Business

Manufacturers of consumer electronics will ship more than 1 billion smartphones this year, according to a CNET report on as-yet-unreleased research from accounting firm Deloitte. And that number could reach as high as 2 billion, depending on how you define "smartphone."
The firm won't release all of its numbers until next Tuesday, but there are a few things of interest until then.
What you need to know:
- One in five smartphone owners rarely or never connect to the Internet. That's about 400 million in total.
- The reasons are myriad: some don't understand it; some don't want it; some can't afford it; some aren't served by it in their area.

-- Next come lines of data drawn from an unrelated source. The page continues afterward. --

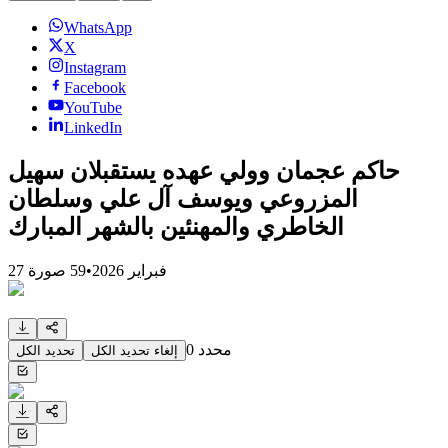
WhatsApp
X
Instagram
Facebook
YouTube
LinkedIn
حاكم عجمان وولي عهده يستقبلان سهيل
المزروعي ويوسف آل علي وسلطان
الخاطري والمهنئين بالشهر المبارك
27 فبراير 2026
•
59
صورة
محدد
0
إلغاء تحديد الكل
تحديد الكل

- In other words, there are many smartphone users out there whose needs would be satisfied by feature phones -- but either can't buy them (obsolete) or don't want to (desire for apps, touch, etc.). The use case remains, but the devices are hard to come by.
- Unsurprisingly, there's no agreed-upon definition of smartphone. Touch input or buttons? Email, or web, or apps? The term is quite broad in practice. Which makes it all a bit ambiguous: if there's no "dumb" phone anymore, is any given "smartphone" really smart, relatively speaking?
Fascinating, particularly since so many wireless carriers bundle data plans with a smartphone purchase. It is a practice that is tremendously lucrative (just ask cable TV operators), but a major source of waste for the buyer.